BEGIN Dataset records

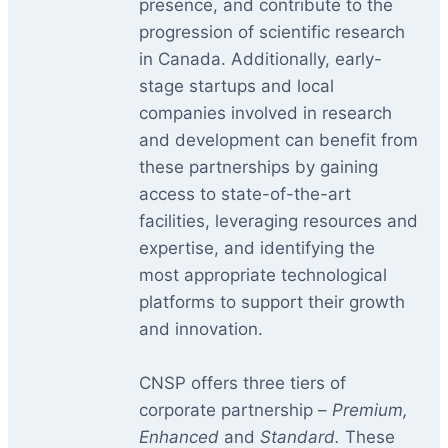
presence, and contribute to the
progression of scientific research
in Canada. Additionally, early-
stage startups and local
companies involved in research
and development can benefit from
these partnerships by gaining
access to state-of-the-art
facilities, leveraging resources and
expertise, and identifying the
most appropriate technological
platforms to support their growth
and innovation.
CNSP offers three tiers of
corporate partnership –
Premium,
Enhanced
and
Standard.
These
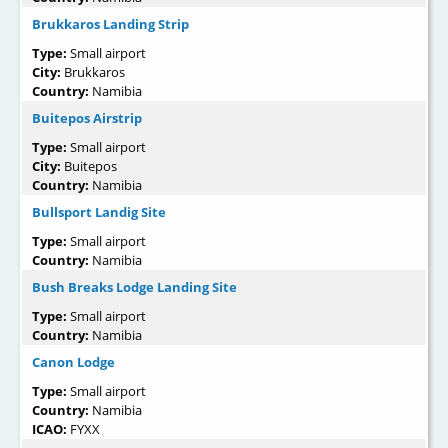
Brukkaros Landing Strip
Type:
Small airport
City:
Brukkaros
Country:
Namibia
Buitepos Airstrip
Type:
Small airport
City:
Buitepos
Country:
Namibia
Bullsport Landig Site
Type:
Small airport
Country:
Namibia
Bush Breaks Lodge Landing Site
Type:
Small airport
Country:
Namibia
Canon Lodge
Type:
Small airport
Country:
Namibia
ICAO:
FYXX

END Dataset records
BEGIN Dataset records

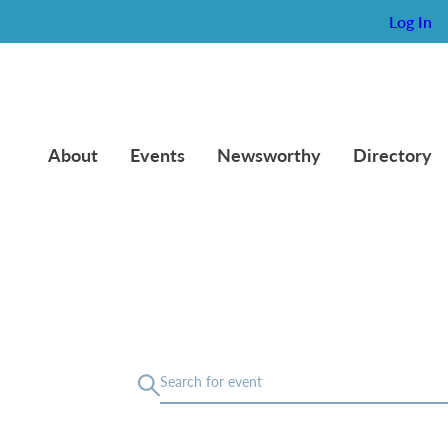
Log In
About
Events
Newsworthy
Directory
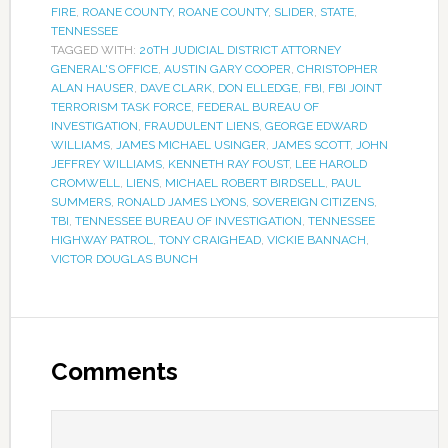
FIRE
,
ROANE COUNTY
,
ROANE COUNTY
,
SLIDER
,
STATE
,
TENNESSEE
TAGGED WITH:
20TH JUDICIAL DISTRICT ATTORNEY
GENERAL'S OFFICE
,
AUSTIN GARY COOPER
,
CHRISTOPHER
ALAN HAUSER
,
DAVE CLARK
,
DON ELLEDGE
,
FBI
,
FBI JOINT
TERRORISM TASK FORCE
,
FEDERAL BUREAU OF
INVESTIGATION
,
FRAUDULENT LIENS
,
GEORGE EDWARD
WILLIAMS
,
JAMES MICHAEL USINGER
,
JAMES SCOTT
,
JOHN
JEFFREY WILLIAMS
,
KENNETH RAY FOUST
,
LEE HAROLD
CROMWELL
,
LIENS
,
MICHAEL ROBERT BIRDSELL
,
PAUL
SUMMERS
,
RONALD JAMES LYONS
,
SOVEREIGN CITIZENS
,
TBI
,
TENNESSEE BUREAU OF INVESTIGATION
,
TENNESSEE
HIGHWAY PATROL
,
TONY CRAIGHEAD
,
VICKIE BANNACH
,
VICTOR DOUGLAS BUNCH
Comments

END Dataset records
BEGIN Dataset records

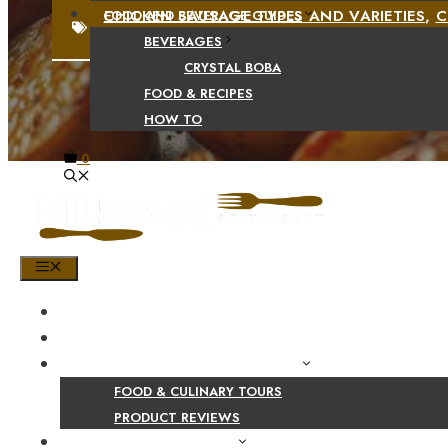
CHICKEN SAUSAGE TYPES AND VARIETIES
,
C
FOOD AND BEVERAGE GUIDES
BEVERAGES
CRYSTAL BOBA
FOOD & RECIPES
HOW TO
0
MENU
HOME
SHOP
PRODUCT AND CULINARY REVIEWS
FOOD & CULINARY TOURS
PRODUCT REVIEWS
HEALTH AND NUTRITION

END Dataset records

### Problem requirements:
From the records above, transcribe exactly the run of lines that opens with the line holding "CRYSTAL BOBA" and closes with the line holding "HEALTH AND NUTRITION", both included.

### Task result:
CRYSTAL BOBA
FOOD & RECIPES
HOW TO
0
MENU
HOME
SHOP
PRODUCT AND CULINARY REVIEWS
FOOD & CULINARY TOURS
PRODUCT REVIEWS
HEALTH AND NUTRITION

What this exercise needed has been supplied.